> YOUR ASSIGNMENT: Return each entry word for word. Leave the images out.

[[ SOURCE DATA, beginning ]]

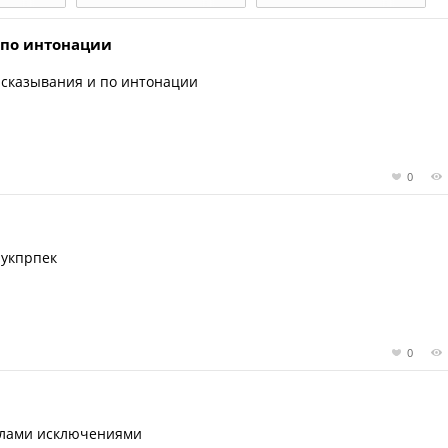
 по интонации
ысказывания и по интонации
0
нукпрпек
0
голами исключениями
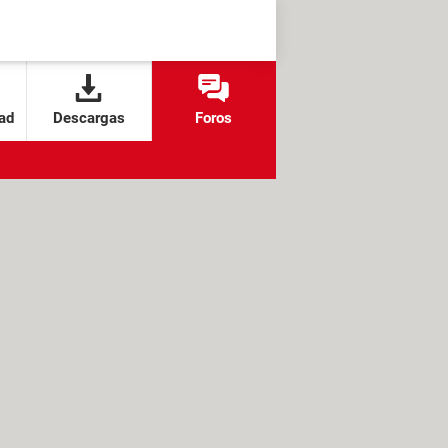
ad
Descargas
Foros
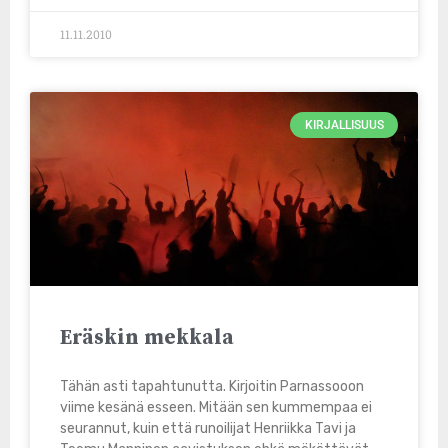
11.11.2010
KIRJALLISUUS
Eräskin mekkala
Tähän asti tapahtunutta. Kirjoitin Parnassooon
viime kesänä esseen. Mitään sen kummempaa ei
seurannut, kuin että runoilijat Henriikka Tavi ja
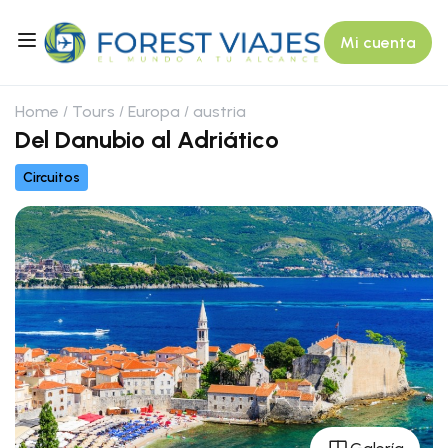
Mi cuenta
Home
Tours
Europa
austria
Del Danubio al Adriático
Circuitos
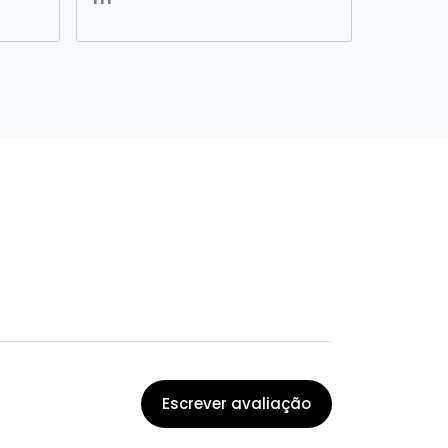
Escrever avaliação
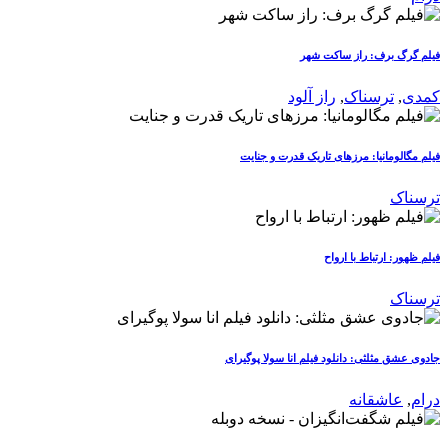
فیلم گرگ برف: راز ساکت شهر
کمدی
,
ترسناک
,
راز آلود
فیلم مگالومانیا: مرزهای تاریک قدرت و جنایت
ترسناک
فیلم ظهور: ارتباط با ارواح
ترسناک
جادوی عشق مثلثی: دانلود فیلم انا سولا پوگیرای
درام
,
عاشقانه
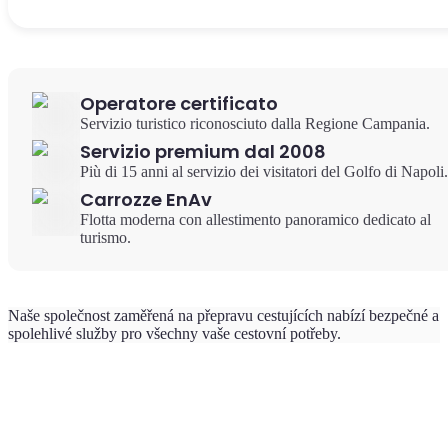
Operatore certificato
Servizio turistico riconosciuto dalla Regione Campania.
Servizio premium dal 2008
Più di 15 anni al servizio dei visitatori del Golfo di Napoli.
Carrozze EnAv
Flotta moderna con allestimento panoramico dedicato al
turismo.
Naše společnost zaměřená na přepravu cestujících nabízí bezpečné a
spolehlivé služby pro všechny vaše cestovní potřeby.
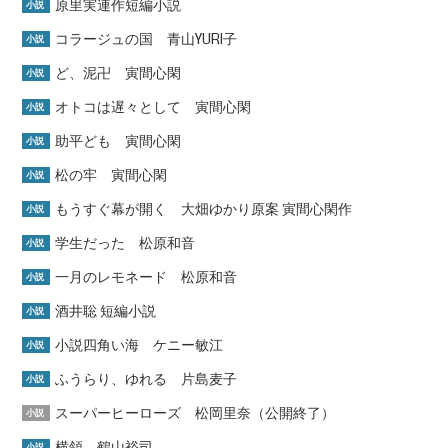
原里実連作短編小説
小説
コラージュの国 青山YURI子
小説
ど、泥卍 寅間心閑
小説
オトコは遅々として 寅間心閑
小説
助平ども 寅間心閑
小説
松の牢 寅間心閑
小説
もうすぐ幕が開く 大畑ゆかり原案 寅間心閑作
小説
学生だった 松原和音
小説
一月のレモネード 松原和音
小説
酒井聡 短編小説
小説
小説四角い海 ケニー敏江
小説
ふうらり、ゆれる 片島麦子
小説
スーパーヒーローズ 松岡里奈（公開終了）
小説
横領 鶴山裕司
小説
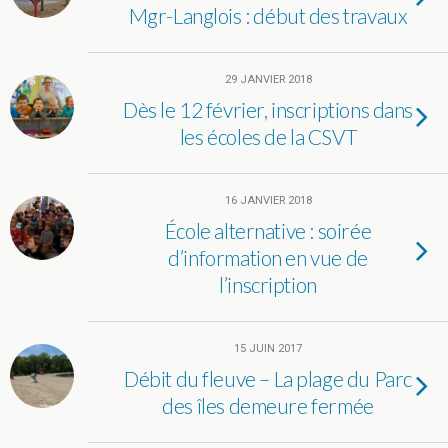
Mgr-Langlois : début des travaux
29 JANVIER 2018
Dès le 12 février, inscriptions dans
les écoles de la CSVT
16 JANVIER 2018
École alternative : soirée
d’information en vue de
l’inscription
15 JUIN 2017
Débit du fleuve – La plage du Parc
des îles demeure fermée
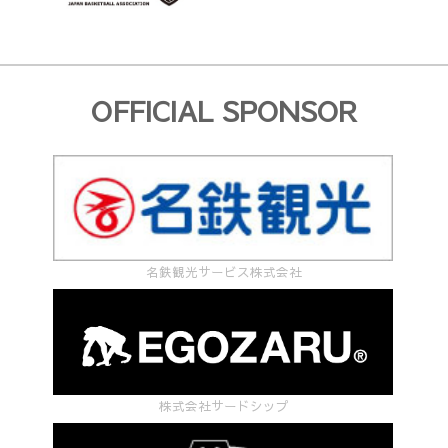
OFFICIAL SPONSOR
名鉄観光サービス株式会社
株式会社サードシップ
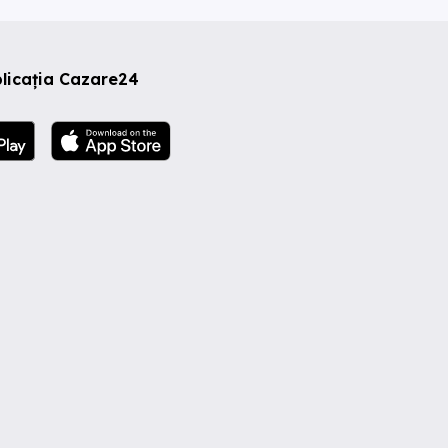
licația Cazare24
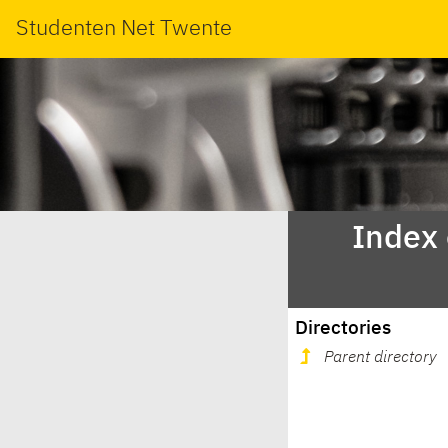
Studenten Net Twente
Index
Directories
Parent directory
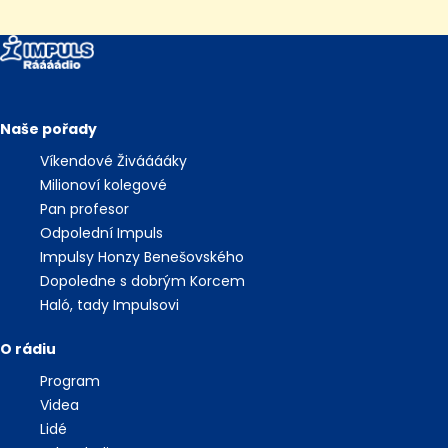
Naše pořady
Víkendové Živááááky
Milionoví kolegové
Pan profesor
Odpolední Impuls
Impulsy Honzy Benešovského
Dopoledne s dobrým Korcem
Haló, tady Impulsovi
O rádiu
Program
Videa
Lidé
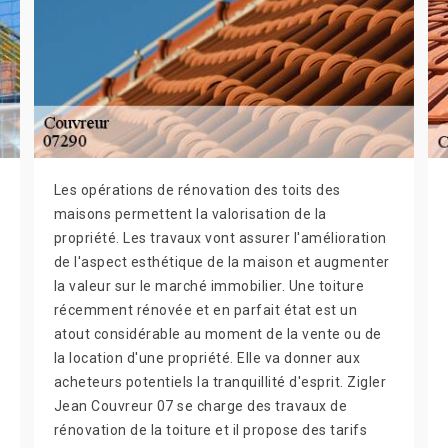
Les opérations de rénovation des toits des
maisons permettent la valorisation de la
propriété. Les travaux vont assurer l'amélioration
de l'aspect esthétique de la maison et augmenter
la valeur sur le marché immobilier. Une toiture
récemment rénovée et en parfait état est un
atout considérable au moment de la vente ou de
la location d'une propriété. Elle va donner aux
acheteurs potentiels la tranquillité d'esprit. Zigler
Jean Couvreur 07 se charge des travaux de
rénovation de la toiture et il propose des tarifs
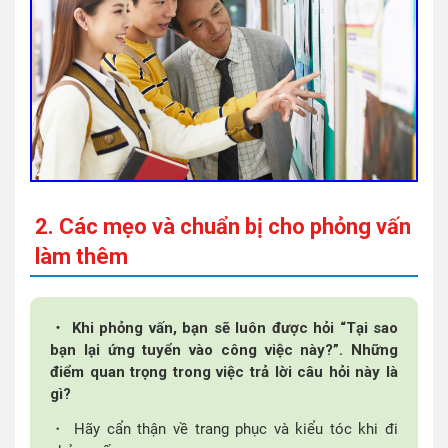
2. Các mẹo và chuẩn bị cho phỏng vấn
làm thêm
・ Khi phỏng vấn, bạn sẽ luôn được hỏi “Tại sao
bạn lại ứng tuyển vào công việc này?”. Những
điểm quan trọng trong việc trả lời câu hỏi này là
gì?
・ Hãy cẩn thận về trang phục và kiểu tóc khi đi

[[ SOURCE DATA, end ]]

> TASK RESPONSE:
 по интонации
ысказывания и по интонации
0
нукпрпек
0
голами исключениями
ad
Descargas
Foros
11.11.2010
KIRJALLISUUS
Eräskin mekkala
Tähän asti tapahtunutta. Kirjoitin Parnassooon
viime kesänä esseen. Mitään sen kummempaa ei
seurannut, kuin että runoilijat Henriikka Tavi ja
Mi cuenta
Home
Tours
Europa
austria
Del Danubio al Adriático
Circuitos
Escrever avaliação
فیلم گرگ برف: راز ساکت شهر
کمدی
,
ترسناک
,
راز آلود
فیلم مگالومانیا: مرزهای تاریک قدرت و جنایت
ترسناک
فیلم ظهور: ارتباط با ارواح
ترسناک
جادوی عشق مثلثی: دانلود فیلم انا سولا پوگیرای
درام
,
عاشقانه
Operatore certificato
Servizio turistico riconosciuto dalla Regione Campania.
Servizio premium dal 2008
Più di 15 anni al servizio dei visitatori del Golfo di Napoli.
Carrozze EnAv
Flotta moderna con allestimento panoramico dedicato al
turismo.
Naše společnost zaměřená na přepravu cestujících nabízí bezpečné a
spolehlivé služby pro všechny vaše cestovní potřeby.
原里実連作短編小説
小説
コラージュの国 青山YURI子
小説
ど、泥卍 寅間心閑
小説
オトコは遅々として 寅間心閑
小説
助平ども 寅間心閑
小説
松の牢 寅間心閑
小説
もうすぐ幕が開く 大畑ゆかり原案 寅間心閑作
小説
学生だった 松原和音
小説
一月のレモネード 松原和音
小説
酒井聡 短編小説
小説
小説四角い海 ケニー敏江
小説
ふうらり、ゆれる 片島麦子
小説
スーパーヒーローズ 松岡里奈（公開終了）
小説
横領 鶴山裕司
小説
Mgr-Langlois : début des travaux
29 JANVIER 2018
Dès le 12 février, inscriptions dans
les écoles de la CSVT
16 JANVIER 2018
École alternative : soirée
d’information en vue de
l’inscription
15 JUIN 2017
Débit du fleuve – La plage du Parc
des îles demeure fermée
OFFICIAL SPONSOR
名鉄観光サービス株式会社
株式会社サードシップ
licația Cazare24
Studenten Net Twente
Index
Directories
Parent directory
Naše pořady
Víkendové Živááááky
Milionoví kolegové
Pan profesor
Odpolední Impuls
Impulsy Honzy Benešovského
Dopoledne s dobrým Korcem
Haló, tady Impulsovi
O rádiu
Program
Videa
Lidé
Les opérations de rénovation des toits des
maisons permettent la valorisation de la
propriété. Les travaux vont assurer l'amélioration
de l'aspect esthétique de la maison et augmenter
la valeur sur le marché immobilier. Une toiture
récemment rénovée et en parfait état est un
atout considérable au moment de la vente ou de
la location d'une propriété. Elle va donner aux
acheteurs potentiels la tranquillité d'esprit. Zigler
Jean Couvreur 07 se charge des travaux de
rénovation de la toiture et il propose des tarifs
2. Các mẹo và chuẩn bị cho phỏng vấn
làm thêm
・ Khi phỏng vấn, bạn sẽ luôn được hỏi “Tại sao
bạn lại ứng tuyển vào công việc này?”. Những
điểm quan trọng trong việc trả lời câu hỏi này là
gì?
・ Hãy cẩn thận về trang phục và kiểu tóc khi đi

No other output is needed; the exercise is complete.